I'll assume you've verified that whatever mechanism you might use to distribute these jars would be in compliance with the relevant licenses. If it would, then it seems there would be little reason for the jars' creators not to provide for official Maven distribution, so your best option might be to lobby for them to do that. But if not, and yet for some reason they'll allow for you distributing the jar (either through cloning of your repo, or via a separate Maven repo you maintain):
There are several ways. I give preference to approaches that don't put the jars in the git repo.
Publish a Maven Repo
So it's possible to host a public-facing repo and serve the artifacts that way. The pom can add your public-facing repo to the build, so that those who clone can build without having to run any special commands.
Running your own repo isn't terribly difficult. The OSS versions of Nexus or Artifactory jFrog would probably be perfectly capable.
But, if we're assuming the authors' refusal to publish their own jars via Maven means they don't want them distributed that way, then there's no reason to spend much time on the details of this option. So moving on...
Distribution in the Git Repo
I guess this is what you're doing, though again if Maven distribution violates the license I'd make sure you're splitting hairs the right way in thinking that this doesn't.
So the question would be how to get Maven to deal with the artifacts distributed in this way, and again there are some options.

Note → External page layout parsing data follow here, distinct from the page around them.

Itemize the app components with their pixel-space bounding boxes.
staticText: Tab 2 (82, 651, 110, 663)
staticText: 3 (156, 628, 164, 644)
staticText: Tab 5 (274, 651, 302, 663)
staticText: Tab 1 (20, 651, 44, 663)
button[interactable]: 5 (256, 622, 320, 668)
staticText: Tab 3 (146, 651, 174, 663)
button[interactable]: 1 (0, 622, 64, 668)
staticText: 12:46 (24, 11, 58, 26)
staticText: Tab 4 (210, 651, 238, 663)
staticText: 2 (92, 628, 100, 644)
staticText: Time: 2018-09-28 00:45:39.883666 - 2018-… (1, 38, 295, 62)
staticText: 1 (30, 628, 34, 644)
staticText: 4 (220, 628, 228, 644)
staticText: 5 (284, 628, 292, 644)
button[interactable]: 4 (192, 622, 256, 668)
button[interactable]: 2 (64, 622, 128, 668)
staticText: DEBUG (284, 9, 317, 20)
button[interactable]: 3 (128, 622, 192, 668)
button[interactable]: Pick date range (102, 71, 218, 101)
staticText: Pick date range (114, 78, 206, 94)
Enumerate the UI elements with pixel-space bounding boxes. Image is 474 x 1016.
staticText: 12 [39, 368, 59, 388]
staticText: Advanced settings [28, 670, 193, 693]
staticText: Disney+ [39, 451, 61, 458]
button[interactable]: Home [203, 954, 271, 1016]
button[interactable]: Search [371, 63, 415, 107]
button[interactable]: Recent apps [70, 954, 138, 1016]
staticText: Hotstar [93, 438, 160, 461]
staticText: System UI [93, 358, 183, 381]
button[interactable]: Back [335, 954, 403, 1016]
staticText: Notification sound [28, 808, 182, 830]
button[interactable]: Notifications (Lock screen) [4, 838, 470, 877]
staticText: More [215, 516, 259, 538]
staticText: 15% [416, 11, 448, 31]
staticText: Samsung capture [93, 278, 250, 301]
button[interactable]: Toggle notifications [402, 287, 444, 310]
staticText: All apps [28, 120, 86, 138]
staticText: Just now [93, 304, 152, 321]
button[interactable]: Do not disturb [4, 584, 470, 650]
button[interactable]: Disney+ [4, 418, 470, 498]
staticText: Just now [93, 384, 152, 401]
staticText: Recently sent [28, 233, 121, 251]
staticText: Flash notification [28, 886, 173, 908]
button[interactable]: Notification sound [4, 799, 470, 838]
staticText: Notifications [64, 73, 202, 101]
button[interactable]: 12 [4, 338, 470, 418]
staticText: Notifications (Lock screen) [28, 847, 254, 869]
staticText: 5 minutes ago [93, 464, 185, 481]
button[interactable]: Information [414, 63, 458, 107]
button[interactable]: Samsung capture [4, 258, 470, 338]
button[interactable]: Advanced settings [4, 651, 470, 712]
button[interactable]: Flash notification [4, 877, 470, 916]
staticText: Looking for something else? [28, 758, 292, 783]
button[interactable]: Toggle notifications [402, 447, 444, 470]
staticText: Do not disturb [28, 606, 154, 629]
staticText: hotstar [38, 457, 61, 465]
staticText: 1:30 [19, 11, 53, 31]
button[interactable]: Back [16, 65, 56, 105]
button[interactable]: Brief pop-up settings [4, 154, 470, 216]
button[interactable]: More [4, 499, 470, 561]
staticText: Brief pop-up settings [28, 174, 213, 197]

Your objection to putting the jars in the local repo is that it would require extra commands of the user; but actually this could be automated in the "validate" phase of the build. Binding install:install-file
to the validate phase should work.
Alternately, your objection to using system
scope is that the file isn't copied into the final war. You might be able to use the dependency plugin to force the issue, but I'm not sure of that. What I am sure of is you could treat the directory containing the jars as a web resource with suitable configuration in the war plugin. (You'd want it to be treated as unfiltered and to map to the WEB-INF/lib
folder.)
In any case, if you distribute jars (or other large binaries) in the git repo, I strongly recommend you look at git lfs
. This will require one-time configuration by each of your users, but it will prevent your repo from gradually becoming bloated and unusable.